Description of the task ::
Would you please copy all of the data exactly, skipping the images?

Exercise material: Begin

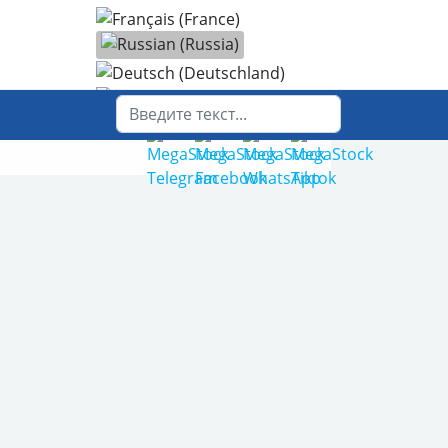
Выберите язык
Поиск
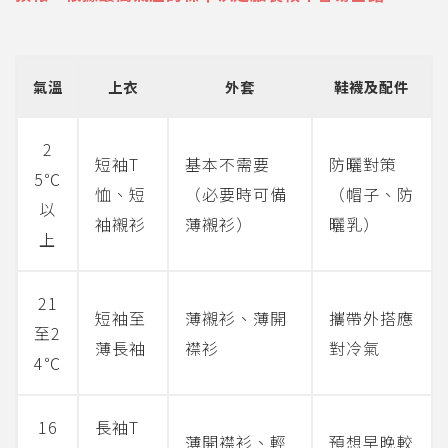
氣溫
上衣
外套
鞋襪及配件
2
短袖T
基本不需要
防曬對策
5℃
恤、短
（必要時可備
（帽子、防
以
袖襯衫
薄襯衫）
曬乳）
上
21
短袖至
薄襯衫、薄開
攜帶外搭應
至2
薄長袖
襟衫
對冷氣
4℃
16
長袖T
薄開襟衫、輕
預想早晚較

Exercise material: End

Response area ::
Выберите язык
Поиск
氣溫
上衣
外套
鞋襪及配件
2
短袖T
基本不需要
防曬對策
5℃
恤、短
（必要時可備
（帽子、防
以
袖襯衫
薄襯衫）
曬乳）
上
21
短袖至
薄襯衫、薄開
攜帶外搭應
至2
薄長袖
襟衫
對冷氣
4℃
16
長袖T
薄開襟衫、輕
預想早晚較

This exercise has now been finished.